[[ Extracted information open ]]

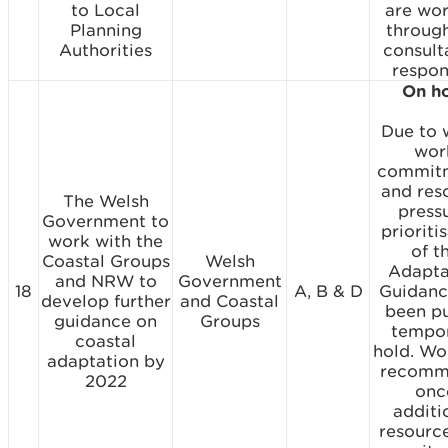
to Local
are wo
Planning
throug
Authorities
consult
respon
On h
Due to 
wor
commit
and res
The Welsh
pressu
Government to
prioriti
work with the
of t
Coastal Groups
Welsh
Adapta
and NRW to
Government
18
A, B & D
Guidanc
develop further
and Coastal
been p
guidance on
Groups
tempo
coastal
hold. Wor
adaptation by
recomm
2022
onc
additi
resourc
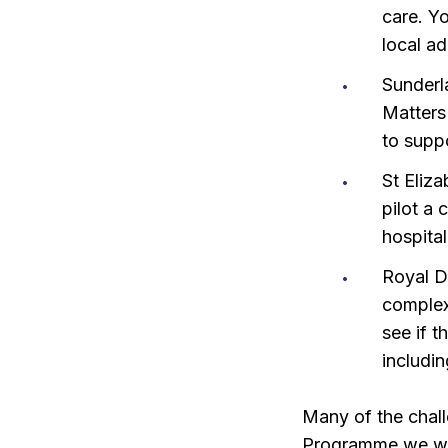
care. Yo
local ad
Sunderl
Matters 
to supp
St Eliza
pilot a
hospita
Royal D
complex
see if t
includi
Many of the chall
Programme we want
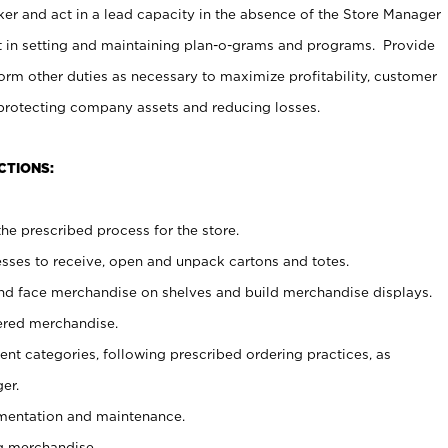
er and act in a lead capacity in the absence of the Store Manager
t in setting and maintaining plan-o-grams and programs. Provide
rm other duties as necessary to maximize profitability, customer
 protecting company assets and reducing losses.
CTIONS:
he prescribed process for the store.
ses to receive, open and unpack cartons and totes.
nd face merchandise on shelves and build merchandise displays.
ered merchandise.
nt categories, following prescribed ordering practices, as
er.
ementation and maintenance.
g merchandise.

[[ Extracted information closed ]]

Exercise brief: Restate the records above verbatim. Pictures stay out.

Result of the exercise:
to Local
are wo
Planning
throug
Authorities
consult
respon
On h
Due to 
wor
commit
and res
The Welsh
pressu
Government to
prioriti
work with the
of t
Coastal Groups
Welsh
Adapta
and NRW to
Government
18
A, B & D
Guidanc
develop further
and Coastal
been p
guidance on
Groups
tempo
coastal
hold. Wor
adaptation by
recomm
2022
onc
additi
resourc
care. Yo
local ad
Sunderl
Matters 
to supp
St Eliza
pilot a
hospita
Royal D
complex
see if t
includi
Many of the chall
Programme we want
er and act in a lead capacity in the absence of the Store Manager
t in setting and maintaining plan-o-grams and programs. Provide
rm other duties as necessary to maximize profitability, customer
 protecting company assets and reducing losses.
CTIONS:
he prescribed process for the store.
ses to receive, open and unpack cartons and totes.
nd face merchandise on shelves and build merchandise displays.
ered merchandise.
nt categories, following prescribed ordering practices, as
er.
ementation and maintenance.
g merchandise.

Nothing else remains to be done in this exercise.